Smart folks, dumb decisions

Tina Haapala |

By Gary Silverman, CFP®

This is week 5 in a series of my observations of what causes intelligent people to do dumb things with their portfolios. Last week we ended with the tech bubble crash where the Overconfidence of the investing masses met its match in the reality of finance. Tech stocks plummeted in the year 2000 as millions left the market knowing that otherwise they would “lose it all.”

Those of you who think I’m going to tell you this was the market bottom are wrong. The bottom did come, but not until the second half of 2002. Even then it took another six months and some perilous-looking times before any rally could get stocks out of their slump.

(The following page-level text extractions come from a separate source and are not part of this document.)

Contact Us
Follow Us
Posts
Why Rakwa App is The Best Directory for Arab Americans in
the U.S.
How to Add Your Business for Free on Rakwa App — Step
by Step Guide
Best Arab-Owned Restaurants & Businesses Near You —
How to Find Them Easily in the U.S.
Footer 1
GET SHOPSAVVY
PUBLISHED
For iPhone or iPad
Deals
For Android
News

Out of the slump they came. Not with the veracity of the late ‘90s, but it was certainly a strong bull market. This wasn’t going to sucker in the depressed investing masses. No, they learned their lessons. Stocks were a fool’s game where reality turned the board over just as you started winning. They weren’t going to play again.

This is where another dumb trigger comes to play: Hindsight Bias. This happens when folks think it’s obvious that what had happened was going to happen. That obviousness comes not from true predictability but from hindsight. When you add a previously discussed dumb trigger, Overconfidence, investors begin to think that they can predict the next fill-in-the-blank. That they weren’t able to do it before doesn’t matter. They’re smart now. So they waited.

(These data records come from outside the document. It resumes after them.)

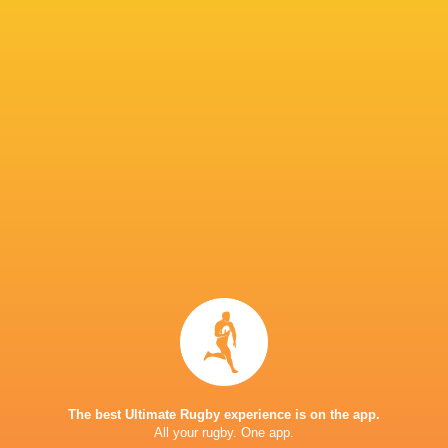
IN THIS ARTICLE
Brackenfell
Glenwood H
Affies
High School
Bulls
School
Maritzburg
Menlopark
Northwoo
Lions
College
High School
School
SACS High
School
Sharks
South Africa
Stormers
The best Ultimate Rugby experience is on the app.
All your rugby. One app.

And stocks continued to go up.

What happened to Recency Bias that we mentioned a couple weeks ago, the tendency for us to extrapolate the recent past into the far future? With stocks continuing to rise, wouldn’t that get people back into the market? It did to an extent. But there is also Risk Aversion. For many that was the overriding behavior modifier.

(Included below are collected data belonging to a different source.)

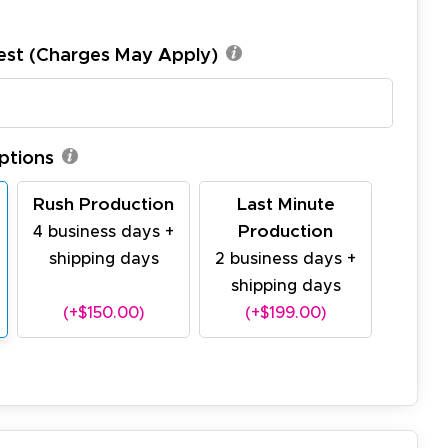
est (Charges May Apply)
ptions
Rush Production
Last Minute
Production
4 business days +
shipping days
2 business days +
shipping days
(+$150.00)
(+$199.00)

While the stock market will turn your losses into gains if you just wait long enough, that is not true with individual stocks. Some never return to their glory while others never recover at all. Since there was a tech bubble that burst and since a lot of people had most if not all of their investments in internet- related stocks, they lost a disproportionate amount of their portfolio value and a great number of companies they were investing in went bye-bye permanently. Risk Aversion was strong.

Yet the market kept going up. The painful memories began to wane. The behavioral effects of Risk Aversion weakened, leaving room to be replaced by Recency Bias, Overconfidence, and Herd Mentality (though nowhere near the levels seen in the late ‘90s).

We’ll get to the land mine that the markets were marching toward next week.

This article was published in the Wichita Falls Times Record News on September 25, 2016.